* _Problem description_
From the records below, work out how many lines carry the string "world". Leave out everything but the number.

* _Exercise materials_
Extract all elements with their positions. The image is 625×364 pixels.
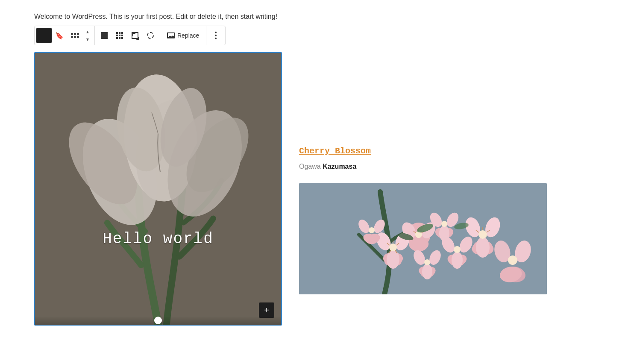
align-left-button[interactable]: [97, 28, 112, 43]
slider-handle[interactable]: [154, 317, 162, 324]
image-block[interactable]: Hello world +: [34, 52, 282, 326]
left-column: Hello world +: [34, 52, 282, 326]
move-arrows: ▲ ▼: [82, 28, 93, 43]
svg-point-29: [387, 250, 399, 269]
svg-point-46: [476, 237, 490, 258]
image-icon: [167, 32, 175, 38]
drag-button[interactable]: [67, 28, 82, 43]
image-background: Hello world +: [35, 53, 281, 325]
toolbar-group-more: [206, 26, 225, 45]
square-icon: [101, 32, 108, 39]
toolbar-group-1: 🔖 ▲ ▼: [35, 26, 95, 45]
move-up-button[interactable]: ▲: [82, 28, 93, 35]
author-name: Kazumasa: [323, 163, 356, 170]
main-content: Hello world + Cherry Blossom Ogawa Kazum…: [34, 52, 591, 326]
svg-point-65: [422, 264, 432, 279]
replace-label: Replace: [177, 32, 199, 39]
svg-point-47: [478, 230, 487, 239]
expand-icon: [132, 32, 138, 39]
svg-point-55: [369, 227, 375, 233]
more-icon: [215, 32, 217, 39]
toolbar-group-replace: Replace: [160, 26, 206, 45]
svg-point-41: [454, 246, 461, 253]
circle-dash-button[interactable]: [143, 28, 158, 43]
right-column: Cherry Blossom Ogawa Kazumasa: [299, 52, 591, 294]
move-down-button[interactable]: ▼: [82, 35, 93, 43]
more-options-button[interactable]: [208, 28, 223, 43]
cherry-blossom-image: [299, 183, 547, 294]
author-line: Ogawa Kazumasa: [299, 163, 591, 170]
bookmark-icon: 🔖: [55, 32, 64, 40]
svg-point-66: [424, 259, 430, 265]
toolbar-group-2: [95, 26, 160, 45]
welcome-text: Welcome to WordPress. This is your first…: [34, 13, 591, 21]
bookmark-button[interactable]: 🔖: [52, 28, 67, 43]
svg-point-24: [441, 221, 447, 227]
author-prefix: Ogawa: [299, 163, 321, 170]
half-split-icon: [40, 32, 48, 39]
image-overlay-text: Hello world: [35, 230, 281, 248]
svg-point-40: [452, 252, 463, 269]
replace-button[interactable]: Replace: [162, 28, 204, 43]
block-toolbar: 🔖 ▲ ▼: [34, 26, 226, 45]
svg-point-30: [389, 244, 397, 251]
cherry-blossom-svg: [299, 183, 547, 294]
add-block-button[interactable]: +: [259, 302, 274, 318]
expand-button[interactable]: [127, 28, 143, 43]
circle-dash-icon: [147, 32, 154, 39]
cherry-blossom-title[interactable]: Cherry Blossom: [299, 146, 591, 156]
drag-dots-icon: [71, 33, 79, 38]
image-slider-track[interactable]: [35, 316, 281, 325]
grid-button[interactable]: [112, 28, 127, 43]
half-split-button[interactable]: [36, 28, 52, 43]
svg-point-60: [508, 255, 517, 265]
grid-icon: [116, 32, 123, 39]
flower-svg: [35, 53, 281, 325]
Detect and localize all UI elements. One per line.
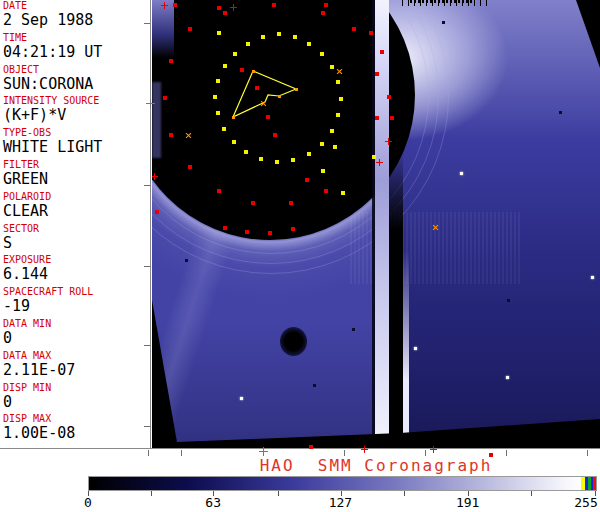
star-marker-yellow [223, 64, 227, 68]
metadata-label: TIME [3, 32, 150, 44]
metadata-value: (K+F)*V [3, 107, 150, 124]
dust-speck [185, 259, 188, 262]
flag-vertex-dot [232, 116, 235, 119]
star-marker-yellow [307, 152, 311, 156]
star-marker-red [188, 27, 192, 31]
metadata-label: DISP MIN [3, 382, 150, 394]
star-marker-red [255, 86, 259, 90]
colortable-stripes [581, 477, 596, 490]
star-marker-yellow [333, 145, 337, 149]
metadata-value: WHITE LIGHT [3, 139, 150, 156]
star-marker-yellow [246, 42, 250, 46]
star-marker-yellow [330, 129, 334, 133]
star-marker-yellow [341, 191, 345, 195]
colorbar-tick-label: 255 [574, 495, 597, 510]
metadata-label: POLAROID [3, 191, 150, 203]
colorbar-tick [278, 491, 279, 496]
metadata-value: 2 Sep 1988 [3, 12, 150, 29]
star-marker-yellow [307, 42, 311, 46]
star-marker-red [369, 31, 373, 35]
dust-speck [352, 328, 355, 331]
metadata-entry: DATE2 Sep 1988 [0, 0, 150, 32]
colorbar-tick-label: 191 [456, 495, 479, 510]
star-point [591, 276, 594, 279]
star-marker-red [291, 227, 295, 231]
star-marker-red [188, 165, 192, 169]
star-marker-yellow [217, 31, 221, 35]
metadata-value: CLEAR [3, 203, 150, 220]
metadata-entry: DISP MAX1.00E-08 [0, 413, 150, 445]
y-axis-tick [144, 266, 150, 267]
colorbar-tick-label: 127 [329, 495, 352, 510]
star-marker-red [273, 133, 277, 137]
star-marker-red [173, 3, 177, 7]
star-marker-yellow [339, 97, 343, 101]
dark-blemish [280, 327, 307, 356]
metadata-value: 0 [3, 394, 150, 411]
star-marker-yellow [261, 35, 265, 39]
cross-marker-red [385, 138, 392, 145]
star-marker-red [223, 226, 227, 230]
star-point [460, 172, 463, 175]
metadata-panel: DATE2 Sep 1988TIME04:21:19 UTOBJECTSUN:C… [0, 0, 150, 450]
image-title: HAO SMM Coronagraph [152, 456, 600, 475]
dust-speck [507, 299, 510, 302]
star-marker-red [217, 6, 221, 10]
metadata-value: 6.144 [3, 266, 150, 283]
star-marker-red [251, 201, 255, 205]
metadata-entry: DATA MIN0 [0, 318, 150, 350]
star-marker-red [289, 201, 293, 205]
metadata-entry: INTENSITY SOURCE(K+F)*V [0, 95, 150, 127]
top-edge-dropouts [410, 0, 472, 3]
dust-speck [559, 111, 562, 114]
star-marker-red [375, 116, 379, 120]
star-marker-red [245, 230, 249, 234]
metadata-entry: SPACECRAFT ROLL-19 [0, 286, 150, 318]
star-marker-red [387, 95, 391, 99]
metadata-value: SUN:CORONA [3, 76, 150, 93]
star-marker-yellow [275, 160, 279, 164]
metadata-entry: FILTERGREEN [0, 159, 150, 191]
star-marker-red [324, 189, 328, 193]
star-marker-red [272, 3, 276, 7]
star-marker-red [223, 11, 227, 15]
star-marker-red [321, 11, 325, 15]
star-marker-yellow [233, 52, 237, 56]
metadata-entry: TYPE-OBSWHITE LIGHT [0, 127, 150, 159]
colorbar-tick-label: 0 [84, 495, 92, 510]
star-marker-red [309, 445, 313, 449]
metadata-value: -19 [3, 298, 150, 315]
coronagraph-image [152, 0, 600, 448]
metadata-entry: SECTORS [0, 223, 150, 255]
metadata-entry: OBJECTSUN:CORONA [0, 64, 150, 96]
intensity-colorbar [88, 476, 597, 491]
pylon-shadow [389, 150, 403, 448]
star-marker-red [169, 59, 173, 63]
y-axis-line [150, 0, 151, 448]
flag-vertex-dot [278, 95, 281, 98]
metadata-value: 0 [3, 330, 150, 347]
star-marker-red [169, 133, 173, 137]
star-marker-red [390, 116, 394, 120]
dust-speck [442, 21, 445, 24]
star-marker-red [217, 189, 221, 193]
star-marker-yellow [222, 127, 226, 131]
metadata-value: GREEN [3, 171, 150, 188]
axis-plus-marker [146, 99, 155, 108]
cross-marker-red [361, 446, 368, 453]
metadata-value: 04:21:19 UT [3, 44, 150, 61]
star-point [506, 376, 509, 379]
star-marker-yellow [277, 32, 281, 36]
star-marker-red [240, 68, 244, 72]
metadata-value: 1.00E-08 [3, 425, 150, 442]
metadata-value: S [3, 235, 150, 252]
star-point [414, 347, 417, 350]
star-marker-yellow [244, 150, 248, 154]
star-marker-red [268, 231, 272, 235]
dust-speck [313, 384, 316, 387]
star-marker-yellow [330, 65, 334, 69]
metadata-label: SECTOR [3, 223, 150, 235]
star-marker-yellow [259, 157, 263, 161]
edge-glow [152, 82, 161, 158]
metadata-value: 2.11E-07 [3, 362, 150, 379]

* _Result of this exercise_
5